Com os combustíveis mais caros, têm sido cada vez mais comuns os casos de pane seca, que é quando o veículo para por causa do tanque vazio. Alguns postos de Bauru chegam a atender até 30 motoristas por dia com galões na mão. Entre os relatos está, principalmente, a dificuldade em abastecer o veículo com a frequência de antigamente.

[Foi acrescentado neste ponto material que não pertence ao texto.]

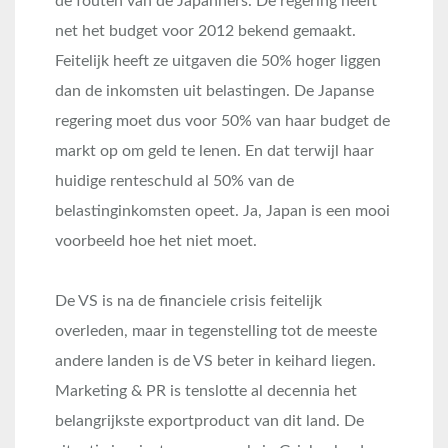
de fouten van de Japanners. De regering heeft
net het budget voor 2012 bekend gemaakt.
Feitelijk heeft ze uitgaven die 50% hoger liggen
dan de inkomsten uit belastingen. De Japanse
regering moet dus voor 50% van haar budget de
markt op om geld te lenen. En dat terwijl haar
huidige renteschuld al 50% van de
belastinginkomsten opeet. Ja, Japan is een mooi
voorbeeld hoe het niet moet.
De VS is na de financiele crisis feitelijk
overleden, maar in tegenstelling tot de meeste
andere landen is de VS beter in keihard liegen.
Marketing & PR is tenslotte al decennia het
belangrijkste exportproduct van dit land. De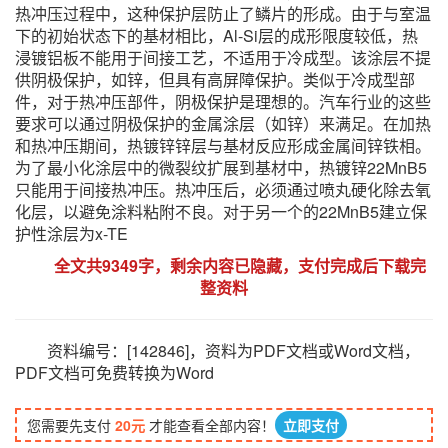
热冲压过程中，这种保护层防止了鳞片的形成。由于与室温
下的初始状态下的基材相比，Al-Si层的成形限度较低，热
浸镀铝板不能用于间接工艺，不适用于冷成型。该涂层不提
供阴极保护，如锌，但具有高屏障保护。类似于冷成型部
件，对于热冲压部件，阴极保护是理想的。汽车行业的这些
要求可以通过阴极保护的金属涂层（如锌）来满足。在加热
和热冲压期间，热镀锌锌层与基材反应形成金属间锌铁相。
为了最小化涂层中的微裂纹扩展到基材中，热镀锌22MnB5
只能用于间接热冲压。热冲压后，必须通过喷丸硬化除去氧
化层，以避免涂料粘附不良。对于另一个的22MnB5建立保
护性涂层为x-TE
全文共9349字，剩余内容已隐藏，支付完成后下载完
整资料
资料编号：[142846]，资料为PDF文档或Word文档，
PDF文档可免费转换为Word
您需要先支付
20元
才能查看全部内容！
立即支付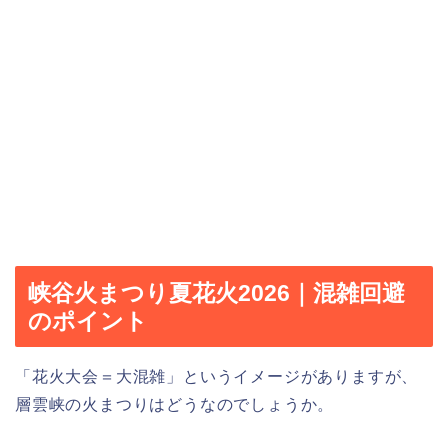
峡谷火まつり夏花火2026｜混雑回避
のポイント
「花火大会＝大混雑」というイメージがありますが、
層雲峡の火まつりはどうなのでしょうか。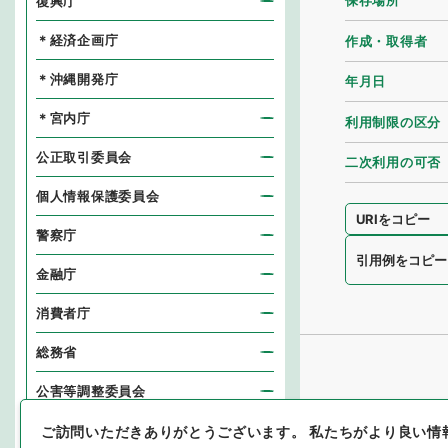
保存場所
復興庁
＊経済企画庁
作成・取得者
＊沖縄開発庁
年月日
＊宮内庁
利用制限の区分
公正取引委員会
二次利用の可否
個人情報保護委員会
URIをコピー
警察庁
引用例をコピー
金融庁
消費者庁
総務省
公害等調整委員会
消防庁
ご訪問いただきありがとうございます。
私たちがより良い情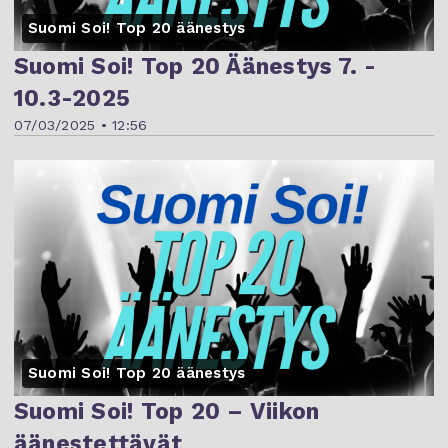
Suomi Soi! Top 20 äänestys
Suomi Soi! Top 20 Äänestys 7. -
10.3-2025
07/03/2025 • 12:56
Suomi Soi! Top 20 äänestys
Suomi Soi! Top 20 – Viikon
äänestettävät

"Atendemos gente todo dia. Aumentou muito desde o começo do ano. Quase sempre é porque o carro ficou parado. Por dia, chega a ter umas 30 pessoas", relata Estevam Thiago, frentista de um posto na Avenida Moussa Tobias, na Zona Norte, um dos principais acessos a bairros como Vila São Paulo, Pousada da Esperança e Jardim Ivone. "O pessoal abastece com R$ 20,00 ou R$ 30,00, mas não dá para nada. Anda um pouco, não percebe e fica na mão", complementa.

APOSTA 

O motoboy Alexander Silva, de 20 anos, levava a esposa grávida para uma consulta médica, quando o carro, sem combustível, ficou parado na mesma avenida. "Voltei para casa ontem à noite com o tanque na reserva, quase vazio, achei que dava para chegar ao posto hoje antes de ir ao médico, mas não deu", explica o jovem, voltando para o carro com cinco litros de álcool no galão. Apesar do contratempo, eles não perderam a consulta. "Está muito difícil. Antes até enchia o tanque do carro, agora não dá mais não", reclama. No posto em que ele estava, a gasolina custa R$ 5,95 e o álcool R$ 4,55.

Na Avenida Getúlio Vargas, frentistas vivenciam situações parecidas. "Todo dia a gente vende, pelo menos, um galão para uma pessoa sem combustível. A pessoa abastece de pouquinho, acha que vai dar, fica andando na sorte", conta o frentista Alexandre Cardoso Campos. "A pessoa pede para colocar R$ 30,00, mas o ponteiro nem mexe. Tem cliente que pergunta se a gente realmente colocou combustível", relata o colega de trabalho Luiz Gustavo dos Santos, também frentista.

A autônoma Adriana de Oliveira desembolsou R$ 16,00 para comprar o galão e outros R$ 30,00 para enchê-lo com gasolina, ao custo de R$ 6,00 o litro. Ela ia para o Centro quando o carro dela ficou parado na Getúlio Vargas. "Foi a primeira vez (pane seca). Hoje em dia só coloco meio tanque, não está dando mais para encher", afirma.

Na Avenida Nuno de Assis, o frentista Diógenes Bueno também atende clientes vítimas de pane seca. "Tinha mais no começo do ano. Mas ainda aparece com frequência", confirma. "Acho que o pessoal tem controlado mais. Em vez de encher o tanque, gasta um pouco no mercado, um pouco no posto, e vai levando", complementa.